Wgpu: Garbled framebuffer output on Nvidia

Created on 26 Jan 2021  路  23Comments  路  Source: gfx-rs/wgpu

Description
Running Terra on Nvidia GPUs produces garbled framebuffer output and some Vulkan validation errors.

This was first reported as https://github.com/fintelia/terra/issues/13.

Repro steps
Either clone and run Terra or just use the trace file attached below.

Extra materials

trace.zip

Validation errors:

[UNASSIGNED-CoreValidation-DrawState-InvalidImageLayout] Validation Error: [ UNASSIGNED-CoreValidation-DrawState-InvalidImageLayout ] Object 0: handle = 0x7fb69a0af848, type = VK_OBJECT_TYPE_COMMAND_BUFFER; | MessageID = 0x4dae5635 | Submitted command buffer expects VkImage 0x22d000000022d[] (subresource: aspectMask 0x1 array layer 0, mip level 0) to be in layout VK_IMAGE_LAYOUT_GENERAL--instead, current layout is VK_IMAGE_LAYOUT_TRANSFER_DST_OPTIMAL.
[VUID-VkRenderPassBeginInfo-framebuffer-03210] Validation Error: [ VUID-VkRenderPassBeginInfo-framebuffer-03210 ] Object 0: handle = 0x8970000000897, type = VK_OBJECT_TYPE_RENDER_PASS; | MessageID = 0xcc018073 | VkRenderPassBeginInfo: Image view #0 created from an image with usage set as 0x11, but image info #0 used to create the framebuffer had usage set as 0x10 The Vulkan spec states: If framebuffer was created with a VkFramebufferCreateInfo::flags value that included VK_FRAMEBUFFER_CREATE_IMAGELESS_BIT, each element of the pAttachments member of a VkRenderPassAttachmentBeginInfo structure included in the pNext chain must be a VkImageView of an image created with a value of VkImageCreateInfo::usage equal to the usage member of the corresponding element of VkFramebufferAttachmentsCreateInfo::pAttachments used to create framebuffer (https://www.khronos.org/registry/vulkan/specs/1.2-extensions/html/vkspec.html#VUID-VkRenderPassBeginInfo-framebuffer-03210)
[VUID-VkRenderPassBeginInfo-framebuffer-03210] Validation Error: [ VUID-VkRenderPassBeginInfo-framebuffer-03210 ] Object 0: handle = 0x8970000000897, type = VK_OBJECT_TYPE_RENDER_PASS; | MessageID = 0xcc018073 | VkRenderPassBeginInfo: Image view #1 created from an image with usage set as 0x27, but image info #1 used to create the framebuffer had usage set as 0x20 The Vulkan spec states: If framebuffer was created with a VkFramebufferCreateInfo::flags value that included VK_FRAMEBUFFER_CREATE_IMAGELESS_BIT, each element of the pAttachments member of a VkRenderPassAttachmentBeginInfo structure included in the pNext chain must be a VkImageView of an image created with a value of VkImageCreateInfo::usage equal to the usage member of the corresponding element of VkFramebufferAttachmentsCreateInfo::pAttachments used to create framebuffer (https://www.khronos.org/registry/vulkan/specs/1.2-extensions/html/vkspec.html#VUID-VkRenderPassBeginInfo-framebuffer-03210)

Platform
Ubuntu 20.10
nvidia-driver-460
latest wgpu

driver-bug help wanted

All 23 comments

Looks very similar to #1172

Running terra on Linux/NV with VVL 1.2.162.0, I'm seeing no validation errors.
I hooked up env_logger to it, and still the only thing I'm seeing is regular output, no validation issues.

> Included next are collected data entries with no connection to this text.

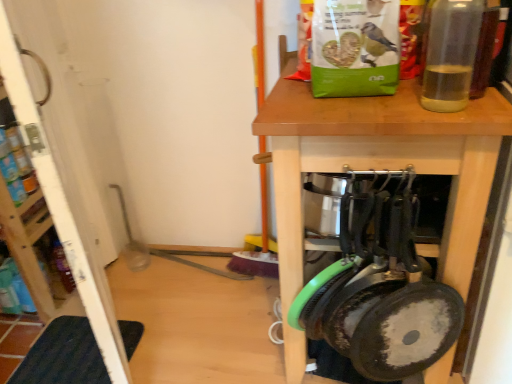 Question: Is transparent plastic bottle at upper right at the back of wooden table at center?

Choices:
 (A) yes
 (B) no

Answer: (B)

Question: Is wooden table at center at the right side of transparent plastic bottle at upper right?

Choices:
 (A) no
 (B) yes

Answer: (A)

Question: Is wooden table at center positioned before transparent plastic bottle at upper right?

Choices:
 (A) yes
 (B) no

Answer: (B)

Question: Is wooden table at center not within transparent plastic bottle at upper right?

Choices:
 (A) no
 (B) yes

Answer: (B)

Question: Considering the relative sizes of wooden table at center and transparent plastic bottle at upper right in the image provided, is wooden table at center bigger than transparent plastic bottle at upper right?

Choices:
 (A) no
 (B) yes

Answer: (B)

Question: From a real-world perspective, is wooden table at center located beneath transparent plastic bottle at upper right?

Choices:
 (A) no
 (B) yes

Answer: (B)

Question: Can you confirm if dark blue rubber mat at lower left is positioned to the left of white wood screen door at left?

Choices:
 (A) no
 (B) yes

Answer: (A)

Question: Is dark blue rubber mat at lower left wider than white wood screen door at left?

Choices:
 (A) yes
 (B) no

Answer: (A)

Question: Is the position of dark blue rubber mat at lower left less distant than that of white wood screen door at left?

Choices:
 (A) yes
 (B) no

Answer: (B)

Question: Is the position of dark blue rubber mat at lower left more distant than that of white wood screen door at left?

Choices:
 (A) no
 (B) yes

Answer: (B)

Question: Is dark blue rubber mat at lower left located outside white wood screen door at left?

Choices:
 (A) no
 (B) yes

Answer: (B)

Question: Does dark blue rubber mat at lower left have a larger size compared to white wood screen door at left?

Choices:
 (A) yes
 (B) no

Answer: (B)

Question: Is transparent plastic bottle at upper right wider than wooden table at center?

Choices:
 (A) yes
 (B) no

Answer: (B) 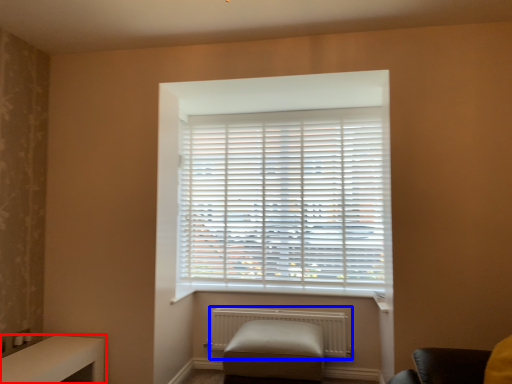 Question: Among these objects, which one is farthest to the camera, table (highlighted by a red box) or radiator (highlighted by a blue box)?

Choices:
 (A) table
 (B) radiator

Answer: (B) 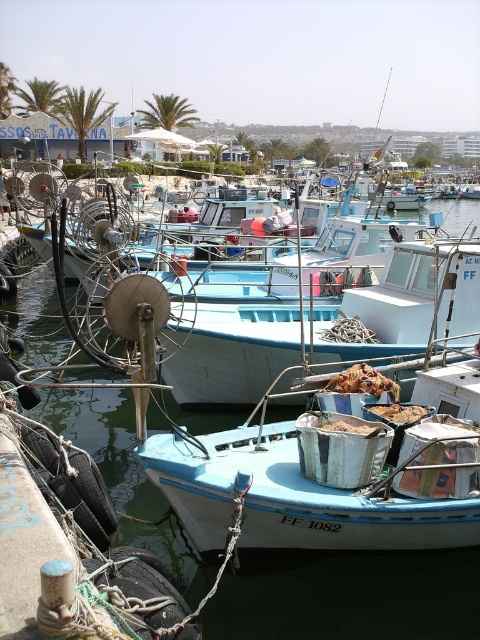 You are a photographer planning to take a photo of the light blue painted wood boat at center and the white matte boat at center. You want to ensure both boats are visible in the frame. Based on their positions, which boat should you place on the left side of your camera frame to include both?

The light blue painted wood boat at center is positioned on the left side of white matte boat at center, so to include both in the frame, you should place the light blue painted wood boat at center on the left side of your camera frame and the white matte boat at center on the right side.

You are a marine biologist observing the marina. You need to determine which object has a narrower width between the white matte boat at center and the blue water at center. Which one is it?

The white matte boat at center is thinner than blue water at center, so the white matte boat at center has a narrower width.

You are standing at the edge of the marina and want to take a photo that includes both the small fishing boat painted in light blue with white trim and the large metal bucket filled with sand or soil on its deck. The camera you are using has a limited field of view. Which of the two points, point 1 at coordinates point (241, 472) or point 2 at coordinates point (407, 605), is closer to the camera and thus more likely to be fully captured in the photo?

Point 1 at coordinates point (241, 472) is closer to the camera than point 2 at coordinates point (407, 605), so it is more likely to be fully captured in the photo. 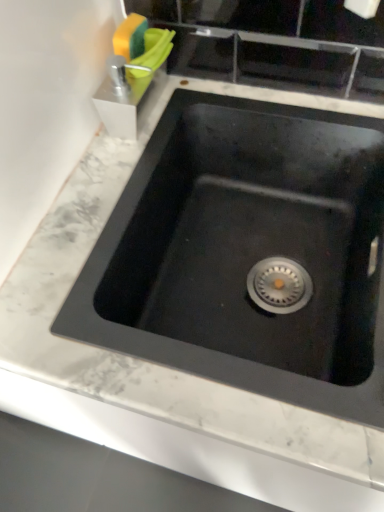 This screenshot has width=384, height=512. I want to click on black matte sink at center, so click(x=245, y=254).

What do you see at coordinates (245, 254) in the screenshot? I see `black matte sink at center` at bounding box center [245, 254].

Find the location of a particular element. This screenshot has width=384, height=512. black matte sink at center is located at coordinates (245, 254). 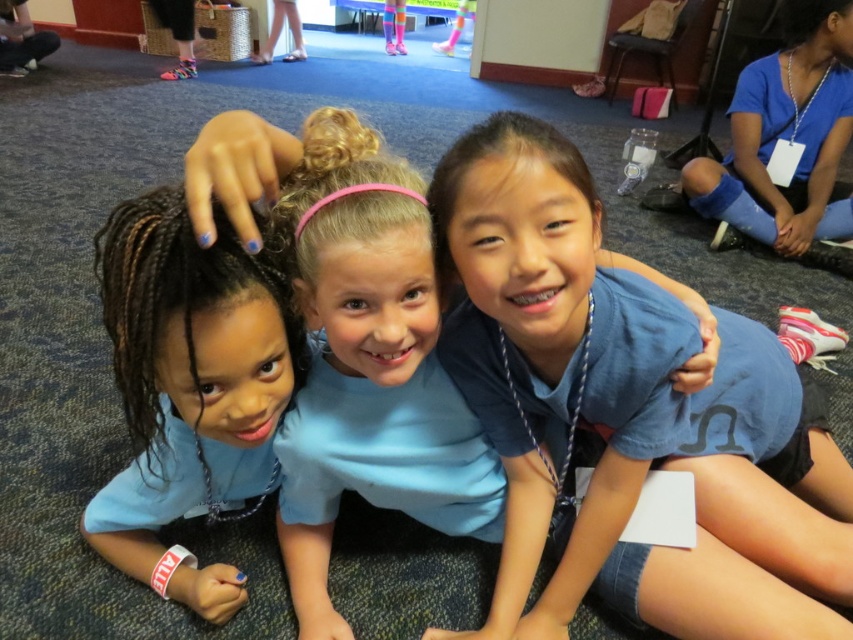 Identify the location of blue cotton shirt at center. This screenshot has height=640, width=853. (370, 371).

Who is higher up, blue cotton shirt at center or blue fabric leg at lower right?

blue fabric leg at lower right is higher up.

Is point (437, 298) closer to viewer compared to point (706, 156)?

Yes.

Identify the location of blue cotton shirt at center. (370, 371).

Does point (103, 520) lie behind point (817, 172)?

No.

Between blue matte hair at center and blue fabric leg at lower right, which one has less height?

Standing shorter between the two is blue matte hair at center.

In order to click on blue matte hair at center in this screenshot , I will do `click(189, 390)`.

Where is `blue matte hair at center`? blue matte hair at center is located at coordinates (189, 390).

Locate an element on the screen. blue cotton shirt at center is located at coordinates (370, 371).

Which is in front, point (380, 365) or point (270, 445)?

Point (380, 365) is in front.

Describe the element at coordinates (370, 371) in the screenshot. I see `blue cotton shirt at center` at that location.

This screenshot has width=853, height=640. Identify the location of blue cotton shirt at center. (370, 371). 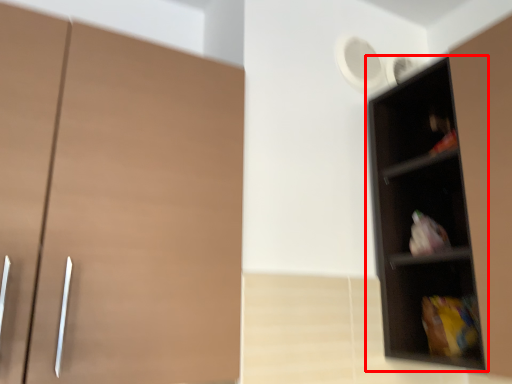 Question: From the image, what is the correct spatial relationship of shelf (annotated by the red box) in relation to cupboard?

Choices:
 (A) right
 (B) left

Answer: (A) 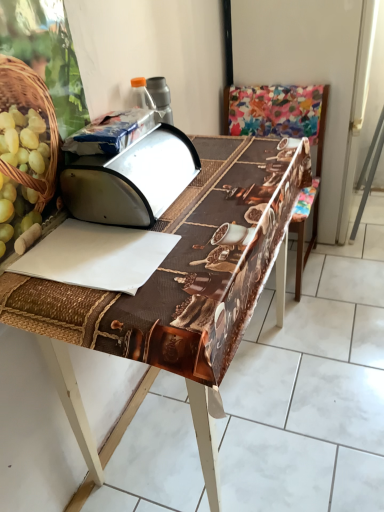 The width and height of the screenshot is (384, 512). Find the location of `free area below brown woven table at center (from a real-world perspective)`. free area below brown woven table at center (from a real-world perspective) is located at coordinates 183,420. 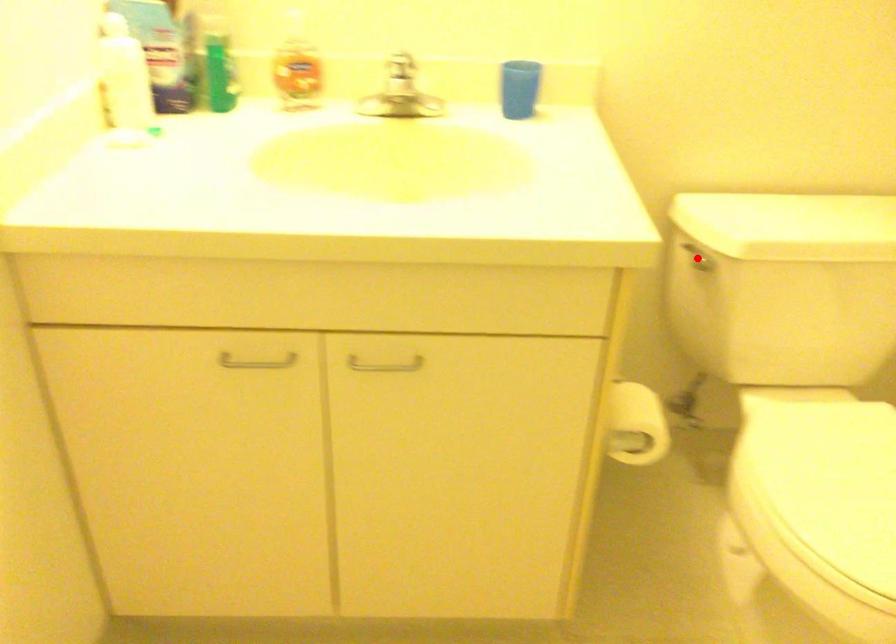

Given the story of #1172, I wonder if the validation layers are just buggy? Alternatively, we are doing something unsafe and broken, but it somehow works.

As for your trace, it tries to create a swapchain of size 800x600, and then resizes to 1920x1080. This is impossible to replay on my machine atm. Perhaps, a trace without resizing could help, in case there are issues with debug output on terra for some reason.

Here is a trace without the resize: trace.zip

On my machine, this results in the screenshot below. Notice that most 8x8 blocks have seemingly random noise, but the bottom row and a handful scattered throughout the rest of the image seem normal. The other image is what the output should look like (I use lower res textures so the trace file isn't 400MB...)

Image from Nvidia GPU:
image

Correct image (via swiftshader):
image

Also to clarify, are you using the proprietary Nvidia drivers?

I'm using the proprietary driver, yes, and I can see the garbled output. I just don't see the validatation errors.
It could be that the validation checks are broken in latest VVL, but the garbled output itself is concerning, obviously. It's just not clear if we are doing anything wrong.

@fintelia could you run the wgpu-rs examples on that machine and see if any validation errors show up?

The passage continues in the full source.